**Graphic updated on **16/04 @ 17:37 CEST - (Netflix changes)
The Heartbleed bug - a major security flaw in OpenSSL - has seriously disrupted the online community this week. OpenSSL is one of the most popular pieces of encryption software, and the bug has potentially exposed millions of user details to hackers.
Some online service providers acted quickly, patching the flaw as soon as it was announced. However, many others have yet to act.
If a service provider is yet to apply the patch, you should not change your password. Instead, wait until you receive confirmation from an official channel that the servers have been patched. Only then should you log in and update your details.
Conflicting reports have led to panic - nobody seems to know which sites have been affected, or whether their servers have been patched.
To dispel the confusion, we’ve created a simple password change checklist. It identifies the major sites which have been affected by Heartbleed - and whether they’ve patched their servers yet.
Link to the full graphic
If a service provider is yet to apply the patch, you should not change your password. Instead, wait until you receive confirmation from an official channel that the servers have been patched.
I probably have log in IDs at at least 50 to 75 web sites here and there. To date not one of them has e-mailed me to say “Hey we fixed it, now change your password.”
This advice is pretty much useless unless system admins are pro-active in letting users know when systems have been patched.
I seriously question the advice that passwords not be changed until the site has announced that it has applied the fix.
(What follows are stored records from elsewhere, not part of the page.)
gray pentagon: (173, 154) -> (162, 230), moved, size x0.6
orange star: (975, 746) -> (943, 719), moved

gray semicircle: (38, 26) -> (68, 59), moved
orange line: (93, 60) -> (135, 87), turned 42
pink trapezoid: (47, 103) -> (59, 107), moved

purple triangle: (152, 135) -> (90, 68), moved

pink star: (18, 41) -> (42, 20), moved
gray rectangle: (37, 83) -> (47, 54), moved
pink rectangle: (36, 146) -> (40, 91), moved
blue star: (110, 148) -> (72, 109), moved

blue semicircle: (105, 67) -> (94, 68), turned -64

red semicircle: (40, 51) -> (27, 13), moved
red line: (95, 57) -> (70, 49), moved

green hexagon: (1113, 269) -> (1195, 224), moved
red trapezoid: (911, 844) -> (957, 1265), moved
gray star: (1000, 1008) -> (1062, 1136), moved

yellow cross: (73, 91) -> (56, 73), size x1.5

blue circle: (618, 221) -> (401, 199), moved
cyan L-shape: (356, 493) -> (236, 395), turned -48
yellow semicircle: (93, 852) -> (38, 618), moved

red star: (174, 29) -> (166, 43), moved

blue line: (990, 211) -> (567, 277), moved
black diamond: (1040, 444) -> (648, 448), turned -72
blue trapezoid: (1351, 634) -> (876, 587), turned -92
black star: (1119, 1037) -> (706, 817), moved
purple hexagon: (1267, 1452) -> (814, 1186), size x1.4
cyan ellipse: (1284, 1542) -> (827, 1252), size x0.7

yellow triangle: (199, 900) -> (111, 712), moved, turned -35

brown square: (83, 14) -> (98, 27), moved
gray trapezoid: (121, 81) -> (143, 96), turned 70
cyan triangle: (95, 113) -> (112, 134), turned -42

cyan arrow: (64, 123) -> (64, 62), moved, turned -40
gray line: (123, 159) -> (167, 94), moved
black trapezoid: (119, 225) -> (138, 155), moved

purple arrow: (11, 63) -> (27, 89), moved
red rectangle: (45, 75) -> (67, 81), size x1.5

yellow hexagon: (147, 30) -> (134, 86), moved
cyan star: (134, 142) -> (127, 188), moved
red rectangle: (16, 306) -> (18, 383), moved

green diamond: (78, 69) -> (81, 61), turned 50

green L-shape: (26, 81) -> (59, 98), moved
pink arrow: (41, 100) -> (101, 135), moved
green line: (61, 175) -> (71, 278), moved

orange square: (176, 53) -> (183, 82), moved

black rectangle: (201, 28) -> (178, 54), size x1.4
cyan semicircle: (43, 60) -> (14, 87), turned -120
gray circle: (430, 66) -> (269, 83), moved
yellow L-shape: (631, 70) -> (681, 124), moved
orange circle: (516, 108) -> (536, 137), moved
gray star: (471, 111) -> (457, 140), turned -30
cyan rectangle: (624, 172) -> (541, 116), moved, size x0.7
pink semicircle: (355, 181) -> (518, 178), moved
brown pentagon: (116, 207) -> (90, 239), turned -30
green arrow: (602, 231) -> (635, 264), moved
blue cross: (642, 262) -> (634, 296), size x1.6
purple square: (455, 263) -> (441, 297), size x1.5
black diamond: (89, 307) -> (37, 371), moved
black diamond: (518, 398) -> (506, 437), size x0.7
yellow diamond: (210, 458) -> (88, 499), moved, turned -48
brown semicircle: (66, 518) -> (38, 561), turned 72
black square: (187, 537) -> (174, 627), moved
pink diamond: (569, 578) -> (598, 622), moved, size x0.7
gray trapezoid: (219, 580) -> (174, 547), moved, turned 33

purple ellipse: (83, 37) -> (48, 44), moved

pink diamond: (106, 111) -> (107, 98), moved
This simply leaves the user vulnerable if in fact their password is compromised.
I think better advice is to identify those sites where compromise would have a serious impact … e.g., a bank or investment account … and change those passwords frequently … e.g., daily … until AFTER the fix is applied … be sure to make one last change AFTER the fix.
Of particular concern would be any email providers for accounts which could be used to recover password access to other accounts.